Opt-in policies require patients to explicitly agree to participate in the exchange, while opt-out consent models automatically include patient health records in the exchange unless a patient requests that their records not be included.
The proposal to change the HIE’s consent policy has raised concerns among some members of the state’s Green mountain Care Board about the potential for problems with patient privacy, according to VTDigger.
“I cannot look at the (exchange) experience of the majority of states and believe that opt-in remains the most effective way to operate the program and to maximize our chances for success and protect the public investment that went into it,” said Department of Vermont Health Access Deputy Commissioner Michael Costa at a January Green Mountain Care Board meeting, according to VTDigger.
Since its inception, the HIE operated by Vermont Information Technology Leaders (VITL) has received a total of $44.3 million in state and federal funding.
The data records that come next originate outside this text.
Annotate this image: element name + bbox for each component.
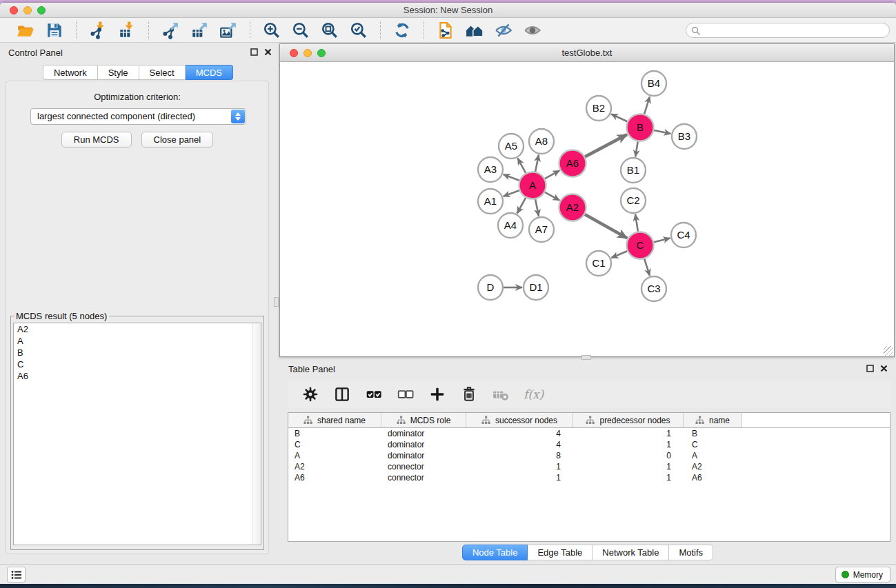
column-header-shared-name[interactable]: shared name [288, 413, 381, 427]
node-C1[interactable]: C1 [586, 251, 611, 276]
list-item[interactable]: C [14, 358, 261, 370]
settings-icon[interactable] [300, 385, 321, 404]
edge-A-A8[interactable] [535, 155, 539, 172]
table-cell[interactable]: C [684, 439, 742, 450]
table-cell[interactable]: C [288, 439, 381, 450]
edge-B-B1[interactable] [635, 141, 638, 156]
edge-A-A3[interactable] [504, 174, 519, 181]
zoom-fit-icon[interactable] [319, 21, 340, 40]
tab-edge-table[interactable]: Edge Table [528, 545, 593, 560]
delete-icon[interactable] [459, 385, 479, 404]
node-A5[interactable]: A5 [499, 134, 524, 159]
close-panel-icon[interactable] [264, 48, 272, 56]
node-B3[interactable]: B3 [672, 124, 697, 149]
edge-A-A5[interactable] [518, 159, 526, 173]
edge-B-B2[interactable] [611, 114, 627, 122]
column-header-predecessor-nodes[interactable]: predecessor nodes [573, 413, 684, 427]
edge-A2-C[interactable] [585, 214, 627, 239]
table-row[interactable]: Adominator80A [288, 450, 890, 461]
edge-C-C4[interactable] [654, 239, 670, 243]
table-cell[interactable]: connector [381, 472, 466, 483]
node-A7[interactable]: A7 [529, 217, 554, 242]
add-icon[interactable] [427, 385, 448, 404]
app-titlebar[interactable]: Session: New Session [0, 3, 896, 18]
list-item[interactable]: A6 [14, 370, 261, 382]
table-cell[interactable]: 0 [573, 450, 684, 461]
zoom-selected-icon[interactable] [348, 21, 369, 40]
tab-motifs[interactable]: Motifs [669, 545, 713, 560]
node-B[interactable]: B [627, 114, 654, 141]
select-all-icon[interactable] [364, 385, 384, 404]
export-network-icon[interactable] [160, 21, 181, 40]
table-cell[interactable]: connector [381, 461, 466, 472]
table-cell[interactable]: 1 [573, 472, 684, 483]
criterion-dropdown[interactable]: largest connected component (directed) [30, 108, 246, 125]
edge-A-A1[interactable] [504, 190, 519, 196]
result-list-scrollbar[interactable] [252, 323, 261, 545]
function-builder-button[interactable]: f(x) [524, 387, 544, 401]
zoom-in-icon[interactable] [261, 21, 282, 40]
table-cell[interactable]: A6 [684, 472, 742, 483]
tab-select[interactable]: Select [139, 65, 186, 80]
edge-A-A6[interactable] [545, 170, 559, 179]
float-panel-icon[interactable] [866, 365, 874, 372]
table-cell[interactable]: A [288, 450, 381, 461]
edge-C-C1[interactable] [611, 251, 627, 258]
column-header-mcds-role[interactable]: MCDS role [381, 413, 466, 427]
edge-A-A7[interactable] [535, 199, 539, 216]
zoom-out-icon[interactable] [290, 21, 311, 40]
table-row[interactable]: Cdominator41C [288, 439, 890, 450]
table-cell[interactable]: dominator [381, 450, 466, 461]
table-cell[interactable]: 8 [466, 450, 573, 461]
table-cell[interactable]: dominator [381, 428, 466, 439]
table-cell[interactable]: 1 [573, 428, 684, 439]
node-C[interactable]: C [627, 232, 654, 259]
list-item[interactable]: B [14, 347, 261, 358]
save-session-icon[interactable] [44, 21, 65, 40]
edge-A6-B[interactable] [585, 134, 627, 156]
close-panel-button[interactable]: Close panel [141, 132, 214, 148]
column-header-successor-nodes[interactable]: successor nodes [466, 413, 573, 427]
table-cell[interactable]: B [684, 428, 742, 439]
export-table-icon[interactable] [189, 21, 210, 40]
table-remove-icon[interactable] [490, 385, 511, 404]
import-table-icon[interactable] [117, 21, 137, 40]
table-cell[interactable]: A2 [684, 461, 742, 472]
table-cell[interactable]: A2 [288, 461, 381, 472]
run-mcds-button[interactable]: Run MCDS [61, 132, 132, 148]
node-D1[interactable]: D1 [524, 275, 548, 300]
node-C2[interactable]: C2 [621, 188, 646, 213]
node-D[interactable]: D [478, 275, 503, 300]
hide-details-icon[interactable] [493, 21, 514, 40]
list-item[interactable]: A2 [14, 323, 261, 335]
table-cell[interactable]: 1 [466, 461, 573, 472]
node-B1[interactable]: B1 [621, 158, 646, 183]
edge-B-B3[interactable] [654, 130, 670, 134]
node-C4[interactable]: C4 [671, 223, 696, 247]
node-A6[interactable]: A6 [559, 150, 586, 177]
table-cell[interactable]: dominator [381, 439, 466, 450]
table-row[interactable]: Bdominator41B [288, 428, 890, 439]
node-A3[interactable]: A3 [478, 157, 503, 182]
search-input[interactable] [704, 24, 884, 37]
columns-icon[interactable] [332, 385, 352, 404]
table-cell[interactable]: 1 [466, 472, 573, 483]
node-A[interactable]: A [519, 172, 546, 199]
tab-node-table[interactable]: Node Table [462, 545, 528, 560]
table-cell[interactable]: 4 [466, 428, 573, 439]
refresh-icon[interactable] [392, 21, 412, 40]
tab-mcds[interactable]: MCDS [186, 65, 233, 80]
node-B2[interactable]: B2 [586, 96, 611, 121]
import-network-icon[interactable] [88, 21, 108, 40]
node-A1[interactable]: A1 [478, 189, 503, 214]
close-panel-icon[interactable] [880, 365, 888, 372]
node-A2[interactable]: A2 [559, 194, 586, 221]
home-icon[interactable] [464, 21, 485, 40]
list-item[interactable]: A [14, 335, 261, 347]
window-resize-grip[interactable] [884, 346, 893, 356]
table-row[interactable]: A2connector11A2 [288, 461, 890, 472]
tab-network[interactable]: Network [43, 65, 98, 80]
task-history-button[interactable] [7, 567, 26, 582]
open-file-icon[interactable] [15, 21, 36, 40]
network-from-file-icon[interactable] [435, 21, 456, 40]
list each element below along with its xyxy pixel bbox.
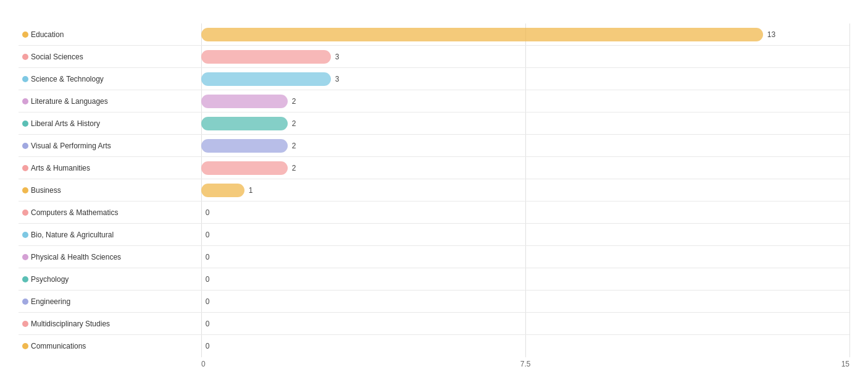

In 2017, VITL administrators and Vermont state officials began laying the groundwork for a multi-year strategy to improve the efficiency, effectiveness, and accountability of the HIE.
In February 2018, officials first considered changing the HIE’s opt-in policy to promote increased participation in the exchange. As of 2017, only 19 percent of Vermont residents allowed their health records to be included in the HIE.
A preliminary report presented an argument suggesting switching from an opt-in to an opt-out consent policy would increase HIE participation without risking patient privacy.
According to the report, a “vast majority of states have either opt-out consent or no consent requirement at all (only three states besides VT use opt-in.)”
Furthermore, officials reported nine successful HIE models identified by HealthTech Solutions utilized some form of opt-out exchange.
Still, some stakeholders oppose the proposal to change the consent policy, arguing patients may not have enough information to decide whether they want their health data included in the exchange.
“I would urge the Green Mountain Care Board to not agree to a change in policy without first reviewing a compelling plan to ensure that consumers understand their options,” said Vermont Developmental Disabilities Council Executive Director Kirsten Murphy.
Specifically, the Office of the Health Care Advocate and the American Civil Liberties Union of Vermont have spoken out against the proposed policy change.
“For the population we represent, which generally has a low level of health literacy, shifting the burden from provider to consumer would compromise the ability of people with developmental disabilities to make an informed decision about their personal health information,” said Murphy.
Most Green Mountain Care board members voiced support for the policy change. Department of Vermont Health Access officials stated they will include stakeholder feedback from the January meeting in a forthcoming final report about the proposal.
VITL has been working steadily to overcome financial and administrative problems since an unfavorable report revealed persistent problems with the exchange. VITL administrators have taken steps to reduce hundreds of thousands of duplicate patient EHRs logged into the system under various version of each patient’s name.
VITL leadership has also been successful in reducing operating expenses and improving the exchange’s financial situation.
Additionally, the team of executives increased the number of patient health records included in the database to 38 percent in 2018. VITL has also strengthened its partnership with the state.